We applied the reviewer’s suggestion.
(11) In the section Experimental Design in Results, the first sentences are part of the methodology and are described in materials and methods. I suggest removing it from the results and rewriting the text. Results of the RNA extraction methodology and library preparation were shown in supplementary material. Thus, the authors could mention that the results were presented in supplementary material.
We have revised this section to remove the details of RNA extraction and library preparation, focusing instead on the pipeline and experimental setups. The methodology is outlined in Figure 1, as well as in the materials and methods and the supplementary figures for each experimental setup.
Reviewer #2 (Recommendations For The Authors):
For major weakness 4 described in the Public Review, the authors could try experiments like:
(1) comparison between females and males of tissues or primary cells; or
(2) comparison between cell lines before and after heat shock.
They are easy to perform and much more similar to real experimental designs for discovery, and the authors may actually have some new findings because usually people do not do much investigation on the isoform level using mRNA-seq.
We thank the reviewer for their suggestions. We performed the heat-shock experimental comparison between heat-shocked and non-heat shocked cells from the same cell line (HEK293). We sequenced the sample (6 replicates per condition) and already one-hour post-sequencing initiation, we identified three DEGs including HSPA1A, DNAJB1, and HSP90AA1 reported to be upregulated heat shock conditions (Yonezawa and Bono 2023, Sanchez-Briñas et al. 2023). We have identified one differentially expressed isoform and included it in the main figure.

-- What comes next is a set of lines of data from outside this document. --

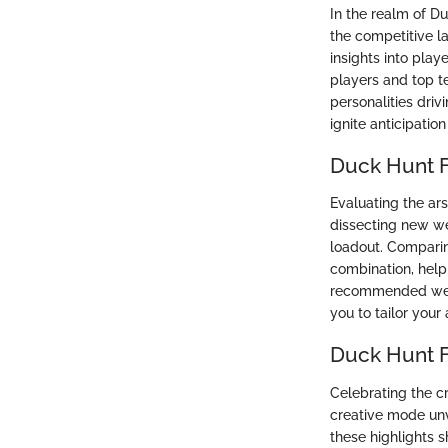
In the realm of D
the competitive l
insights into pla
players and top te
personalities dri
ignite anticipatio
Duck Hunt 
Evaluating the ars
dissecting new we
loadout. Comparin
combination, helpi
recommended weap
you to tailor you
Duck Hunt F
Celebrating the c
creative mode unve
these highlights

There are two minor weaknesses:
(1) Many figure numbers in the main text are wrong, including:
Page 4, "similarity plot and principal component analysis (PCA) (Figure 1B, 1C)";
Page 7, "same intervals as mentioned earlier (Figure 1A)", and "Next, we inspected the PCA and dissimilarity plots (Figure 2B";
Page 10, "process (Supplementary Figure 19A) until the 24-hour PSI mark point (Figure 9B", and "NEW1 was the sole differentially expressed gene (Figure 9D)".

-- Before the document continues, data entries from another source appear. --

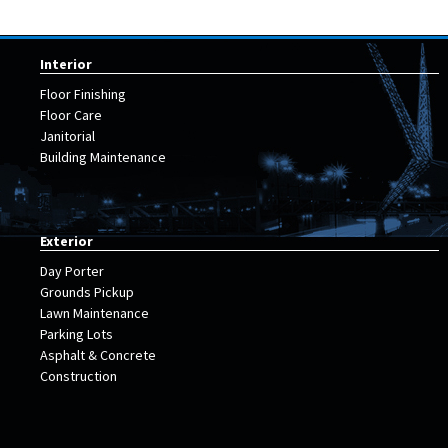
Interior
Floor Finishing
Floor Care
Janitorial
Building Maintenance
Exterior
Day Porter
Grounds Pickup
Lawn Maintenance
Parking Lots
Asphalt & Concrete
Construction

The authors should be more careful about this. It is very confusing for readers.
We have addressed these points in the text.
(2) The texts in the figures are too small to recognize, especially in Figures 4 and 5. The reason is that there are too many sub-figures in one figure. Is that really necessary to put more than 20 sub-figures in one? The authors should better summarize their results. For example, remove sub-figures with little information; do not show figures with the same styles again and again in the main text and just summarize them instead.
We thank the reviewer for the suggestion. We have updated the figure to focus on the most relevant comparisons (new1Δ-pEV vs. WT-pEV and rkr1Δ-pEV vs. WT-pEV), providing a clearer and more realistic comparison between mutant and wild-type conditions in the main figure. Additionally, a summary and all related comparisons are included in Supplementary Documents S4 and S5. We believe these supplementary figures are essential to demonstrate NanopoReaTA's capabilities as a quality control tool, effectively detecting expected transcriptomic alterations in real-time.